Discovering any potential problems before surgery drastically reduces the risk of any of these complications from occurring.
Estimate of Fees
As a privately insured patient at Midwest Orthopaedics, typically, costs associated with surgery are as follows:
Your initial consultation fee, review consultation fee & Dr Singh’s surgical fees.
Your level of healthcare and your provider greatly influence your out-of-pocket expenses, so we recommend that you check with your health fund prior to booking in for surgery.
Other related charges include the Anaesthetist, the surgical assistant, the hospital fees and any in-patient pathology and radiology charges if x-rays or scans were required.

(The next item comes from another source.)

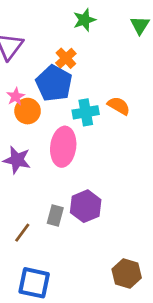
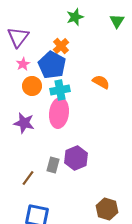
pink star: (16, 97) -> (23, 64), moved
cyan cross: (86, 112) -> (60, 90), moved

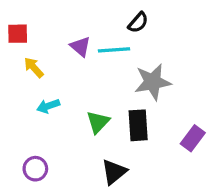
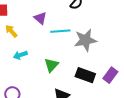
cyan line: (114, 50) -> (60, 31), moved
black rectangle: (138, 125) -> (85, 75), moved, turned -66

In the Australian public health care system, there is universal cover provided through Medicare. This means that all Australian residents can be treated with no out of -pocket costs incurred. Dr Singh does operate in the public sector at Geraldton Regional Hospital however, the waiting list to even meet with him can be long (too long), followed by even longer waiting lists for your operation.
Because of this, an increasing number of people are choosing to “Self-Insure” or pay for their own surgery even without private health insurance. This is often a worthwhile investment as it means you can have your operation done straight away or whenever it suits you. All the private hospital fees associated with your surgery are an out-of-pocket expense for self-pay surgeries and we will assist you in obtaining an estimate of costs from the private hospital before you go ahead with your procedure.